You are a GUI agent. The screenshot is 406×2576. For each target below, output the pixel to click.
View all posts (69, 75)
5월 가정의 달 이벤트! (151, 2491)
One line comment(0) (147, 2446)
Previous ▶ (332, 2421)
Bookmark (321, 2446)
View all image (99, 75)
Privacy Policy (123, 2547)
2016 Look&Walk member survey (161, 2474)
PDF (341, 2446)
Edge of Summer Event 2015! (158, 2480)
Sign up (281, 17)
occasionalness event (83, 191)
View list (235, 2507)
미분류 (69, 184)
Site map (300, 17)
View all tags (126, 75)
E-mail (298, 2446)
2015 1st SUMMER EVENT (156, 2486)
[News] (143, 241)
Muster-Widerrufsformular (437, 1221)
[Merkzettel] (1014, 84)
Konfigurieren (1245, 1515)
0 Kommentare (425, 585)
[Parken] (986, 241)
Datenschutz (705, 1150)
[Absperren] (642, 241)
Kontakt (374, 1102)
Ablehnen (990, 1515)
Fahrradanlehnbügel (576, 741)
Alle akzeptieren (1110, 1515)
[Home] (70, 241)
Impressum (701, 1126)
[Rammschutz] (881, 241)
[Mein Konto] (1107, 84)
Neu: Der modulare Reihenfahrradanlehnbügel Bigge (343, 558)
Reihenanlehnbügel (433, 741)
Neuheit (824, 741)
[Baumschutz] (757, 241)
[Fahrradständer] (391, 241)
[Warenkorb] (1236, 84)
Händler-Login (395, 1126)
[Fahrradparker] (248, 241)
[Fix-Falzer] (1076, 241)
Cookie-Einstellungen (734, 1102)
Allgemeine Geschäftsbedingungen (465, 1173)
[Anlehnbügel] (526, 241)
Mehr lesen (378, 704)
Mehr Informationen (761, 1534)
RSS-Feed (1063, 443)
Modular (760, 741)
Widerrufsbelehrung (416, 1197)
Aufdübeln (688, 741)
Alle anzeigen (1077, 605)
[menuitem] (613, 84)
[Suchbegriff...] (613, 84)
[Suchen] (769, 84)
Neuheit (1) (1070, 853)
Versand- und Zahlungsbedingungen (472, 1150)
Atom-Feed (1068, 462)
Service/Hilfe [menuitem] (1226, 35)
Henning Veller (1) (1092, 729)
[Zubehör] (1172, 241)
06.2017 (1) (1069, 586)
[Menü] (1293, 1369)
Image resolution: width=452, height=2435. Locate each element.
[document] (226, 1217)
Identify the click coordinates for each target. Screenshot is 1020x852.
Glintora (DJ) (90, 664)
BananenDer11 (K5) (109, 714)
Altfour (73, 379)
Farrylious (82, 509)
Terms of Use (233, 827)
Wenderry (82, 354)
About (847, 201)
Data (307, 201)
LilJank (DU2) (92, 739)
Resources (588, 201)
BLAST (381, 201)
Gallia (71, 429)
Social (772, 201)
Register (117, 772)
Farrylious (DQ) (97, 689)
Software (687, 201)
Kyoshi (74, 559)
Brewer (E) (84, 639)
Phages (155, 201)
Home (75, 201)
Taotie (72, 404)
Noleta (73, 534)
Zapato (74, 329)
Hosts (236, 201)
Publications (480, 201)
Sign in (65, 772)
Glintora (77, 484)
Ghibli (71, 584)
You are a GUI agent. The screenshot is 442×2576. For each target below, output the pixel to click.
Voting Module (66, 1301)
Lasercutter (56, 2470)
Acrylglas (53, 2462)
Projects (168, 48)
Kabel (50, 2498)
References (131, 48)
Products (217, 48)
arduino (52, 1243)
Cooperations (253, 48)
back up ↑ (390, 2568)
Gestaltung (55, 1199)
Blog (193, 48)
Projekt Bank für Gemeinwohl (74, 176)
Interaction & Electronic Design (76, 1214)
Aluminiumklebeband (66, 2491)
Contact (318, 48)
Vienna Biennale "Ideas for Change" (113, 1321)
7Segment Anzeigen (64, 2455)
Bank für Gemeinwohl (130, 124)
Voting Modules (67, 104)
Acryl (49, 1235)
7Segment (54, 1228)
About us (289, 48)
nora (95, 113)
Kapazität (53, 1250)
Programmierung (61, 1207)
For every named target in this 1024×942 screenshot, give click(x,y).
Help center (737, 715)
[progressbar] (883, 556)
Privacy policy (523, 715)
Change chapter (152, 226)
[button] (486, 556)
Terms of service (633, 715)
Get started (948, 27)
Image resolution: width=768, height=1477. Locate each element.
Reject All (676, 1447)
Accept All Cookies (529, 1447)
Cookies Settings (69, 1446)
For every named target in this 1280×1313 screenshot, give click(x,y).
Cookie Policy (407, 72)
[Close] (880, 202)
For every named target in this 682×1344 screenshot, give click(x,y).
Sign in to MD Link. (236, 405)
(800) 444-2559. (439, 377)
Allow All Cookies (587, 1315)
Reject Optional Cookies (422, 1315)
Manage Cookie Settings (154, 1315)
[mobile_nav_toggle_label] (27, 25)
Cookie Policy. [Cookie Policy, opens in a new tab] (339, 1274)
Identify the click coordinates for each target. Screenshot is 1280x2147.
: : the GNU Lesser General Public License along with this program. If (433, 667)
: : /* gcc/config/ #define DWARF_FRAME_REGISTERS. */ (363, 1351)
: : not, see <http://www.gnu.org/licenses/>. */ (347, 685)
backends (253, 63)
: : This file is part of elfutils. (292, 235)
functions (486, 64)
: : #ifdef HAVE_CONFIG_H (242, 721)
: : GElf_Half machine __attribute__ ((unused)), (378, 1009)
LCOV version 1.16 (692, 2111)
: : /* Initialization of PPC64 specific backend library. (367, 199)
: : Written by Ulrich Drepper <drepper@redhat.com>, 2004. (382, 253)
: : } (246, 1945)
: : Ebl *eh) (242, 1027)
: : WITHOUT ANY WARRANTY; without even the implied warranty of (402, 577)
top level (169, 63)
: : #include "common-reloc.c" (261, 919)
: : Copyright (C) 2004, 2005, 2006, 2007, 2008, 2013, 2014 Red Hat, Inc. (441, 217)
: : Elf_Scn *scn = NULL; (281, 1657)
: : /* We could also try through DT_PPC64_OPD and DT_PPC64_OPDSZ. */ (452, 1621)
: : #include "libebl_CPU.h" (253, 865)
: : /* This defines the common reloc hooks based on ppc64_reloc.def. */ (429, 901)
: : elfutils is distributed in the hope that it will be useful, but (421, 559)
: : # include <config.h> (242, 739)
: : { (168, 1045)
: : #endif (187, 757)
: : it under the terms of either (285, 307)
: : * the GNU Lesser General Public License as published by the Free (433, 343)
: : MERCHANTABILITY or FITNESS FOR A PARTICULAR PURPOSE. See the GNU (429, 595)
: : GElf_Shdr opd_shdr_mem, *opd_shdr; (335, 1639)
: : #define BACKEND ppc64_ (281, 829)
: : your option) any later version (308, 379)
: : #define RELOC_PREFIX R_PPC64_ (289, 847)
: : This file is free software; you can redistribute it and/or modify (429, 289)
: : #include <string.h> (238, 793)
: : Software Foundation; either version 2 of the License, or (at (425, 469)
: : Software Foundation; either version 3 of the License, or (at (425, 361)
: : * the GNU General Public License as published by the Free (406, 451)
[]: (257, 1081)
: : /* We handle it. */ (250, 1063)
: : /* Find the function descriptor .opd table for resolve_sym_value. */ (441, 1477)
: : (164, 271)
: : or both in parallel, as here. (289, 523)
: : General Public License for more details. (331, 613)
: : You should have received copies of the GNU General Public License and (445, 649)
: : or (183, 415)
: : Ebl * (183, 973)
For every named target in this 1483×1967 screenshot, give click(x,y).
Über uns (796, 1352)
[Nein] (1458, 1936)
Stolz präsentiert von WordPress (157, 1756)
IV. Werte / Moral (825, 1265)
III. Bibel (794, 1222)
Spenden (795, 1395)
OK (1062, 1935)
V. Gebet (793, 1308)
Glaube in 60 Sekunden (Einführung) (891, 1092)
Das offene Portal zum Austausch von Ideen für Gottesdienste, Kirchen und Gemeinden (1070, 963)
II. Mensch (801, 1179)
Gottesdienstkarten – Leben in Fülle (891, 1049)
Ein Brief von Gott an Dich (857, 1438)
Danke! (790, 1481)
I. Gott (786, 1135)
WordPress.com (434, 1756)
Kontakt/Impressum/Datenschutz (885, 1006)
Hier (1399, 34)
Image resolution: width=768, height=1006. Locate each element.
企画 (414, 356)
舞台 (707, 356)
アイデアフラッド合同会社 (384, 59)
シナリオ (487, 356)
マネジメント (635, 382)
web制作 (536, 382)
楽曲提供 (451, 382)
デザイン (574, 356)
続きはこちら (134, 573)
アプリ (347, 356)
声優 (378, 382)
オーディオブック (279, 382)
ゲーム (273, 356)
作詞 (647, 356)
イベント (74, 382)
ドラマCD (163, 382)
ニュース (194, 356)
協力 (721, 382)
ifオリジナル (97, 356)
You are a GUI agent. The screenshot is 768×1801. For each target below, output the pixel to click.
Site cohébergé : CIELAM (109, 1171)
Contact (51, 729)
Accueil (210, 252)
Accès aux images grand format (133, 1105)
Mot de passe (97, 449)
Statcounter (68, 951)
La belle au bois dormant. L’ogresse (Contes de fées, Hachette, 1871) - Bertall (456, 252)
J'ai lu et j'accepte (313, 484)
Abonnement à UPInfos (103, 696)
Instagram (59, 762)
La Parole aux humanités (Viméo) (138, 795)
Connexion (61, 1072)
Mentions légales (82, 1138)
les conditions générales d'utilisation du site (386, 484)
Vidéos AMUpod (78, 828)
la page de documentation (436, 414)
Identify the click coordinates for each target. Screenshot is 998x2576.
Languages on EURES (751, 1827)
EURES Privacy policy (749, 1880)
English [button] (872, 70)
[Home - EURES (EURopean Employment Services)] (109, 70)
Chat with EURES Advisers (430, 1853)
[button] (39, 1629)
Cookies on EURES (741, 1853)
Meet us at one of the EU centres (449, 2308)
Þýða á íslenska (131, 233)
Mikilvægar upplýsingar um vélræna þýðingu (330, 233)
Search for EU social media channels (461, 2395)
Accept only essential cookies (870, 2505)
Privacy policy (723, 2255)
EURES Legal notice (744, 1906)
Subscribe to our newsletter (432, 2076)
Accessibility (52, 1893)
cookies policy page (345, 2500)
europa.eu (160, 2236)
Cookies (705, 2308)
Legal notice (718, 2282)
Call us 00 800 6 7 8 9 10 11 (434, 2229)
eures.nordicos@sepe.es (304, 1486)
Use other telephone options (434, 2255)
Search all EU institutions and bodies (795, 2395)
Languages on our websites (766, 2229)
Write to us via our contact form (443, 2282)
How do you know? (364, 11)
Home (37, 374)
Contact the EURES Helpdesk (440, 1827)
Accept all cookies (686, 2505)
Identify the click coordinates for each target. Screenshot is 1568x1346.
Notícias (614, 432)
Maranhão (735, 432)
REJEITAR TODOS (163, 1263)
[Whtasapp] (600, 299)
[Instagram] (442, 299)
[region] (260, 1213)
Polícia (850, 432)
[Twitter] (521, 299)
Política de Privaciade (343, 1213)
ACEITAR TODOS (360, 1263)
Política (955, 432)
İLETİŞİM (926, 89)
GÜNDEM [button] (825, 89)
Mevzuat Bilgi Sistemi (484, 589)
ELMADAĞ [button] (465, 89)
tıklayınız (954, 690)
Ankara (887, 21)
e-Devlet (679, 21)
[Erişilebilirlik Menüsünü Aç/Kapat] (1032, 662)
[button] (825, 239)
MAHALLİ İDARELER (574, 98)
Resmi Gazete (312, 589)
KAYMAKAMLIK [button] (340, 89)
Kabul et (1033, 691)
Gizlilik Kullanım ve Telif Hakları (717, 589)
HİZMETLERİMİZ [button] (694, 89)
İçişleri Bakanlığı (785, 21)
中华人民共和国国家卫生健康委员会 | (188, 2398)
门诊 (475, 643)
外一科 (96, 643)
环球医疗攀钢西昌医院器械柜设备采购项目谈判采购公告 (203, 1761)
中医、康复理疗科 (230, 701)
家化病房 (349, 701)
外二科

** YOUR INSTRUCTIONS **
When you reach the line in the material above that holds "View all tags (126, 75)", begin reproducing lines exactly, and stop after the line that holds "Image resolution: width=452, height=2435.".

** TASK RESULT **
View all tags (126, 75)
E-mail (298, 2446)
2015 1st SUMMER EVENT (156, 2486)
[News] (143, 241)
Muster-Widerrufsformular (437, 1221)
[Merkzettel] (1014, 84)
Konfigurieren (1245, 1515)
0 Kommentare (425, 585)
[Parken] (986, 241)
Datenschutz (705, 1150)
[Absperren] (642, 241)
Kontakt (374, 1102)
Ablehnen (990, 1515)
Fahrradanlehnbügel (576, 741)
Alle akzeptieren (1110, 1515)
[Home] (70, 241)
Impressum (701, 1126)
[Rammschutz] (881, 241)
[Mein Konto] (1107, 84)
Neu: Der modulare Reihenfahrradanlehnbügel Bigge (343, 558)
Reihenanlehnbügel (433, 741)
Neuheit (824, 741)
[Baumschutz] (757, 241)
[Fahrradständer] (391, 241)
[Warenkorb] (1236, 84)
Händler-Login (395, 1126)
[Fahrradparker] (248, 241)
[Fix-Falzer] (1076, 241)
Cookie-Einstellungen (734, 1102)
Allgemeine Geschäftsbedingungen (465, 1173)
[Anlehnbügel] (526, 241)
Mehr lesen (378, 704)
Mehr Informationen (761, 1534)
RSS-Feed (1063, 443)
Modular (760, 741)
Widerrufsbelehrung (416, 1197)
Aufdübeln (688, 741)
Alle anzeigen (1077, 605)
[menuitem] (613, 84)
[Suchbegriff...] (613, 84)
[Suchen] (769, 84)
Neuheit (1) (1070, 853)
Versand- und Zahlungsbedingungen (472, 1150)
Atom-Feed (1068, 462)
Service/Hilfe [menuitem] (1226, 35)
Henning Veller (1) (1092, 729)
[Zubehör] (1172, 241)
06.2017 (1) (1069, 586)
[Menü] (1293, 1369)
Image resolution: width=452, height=2435. Locate each element.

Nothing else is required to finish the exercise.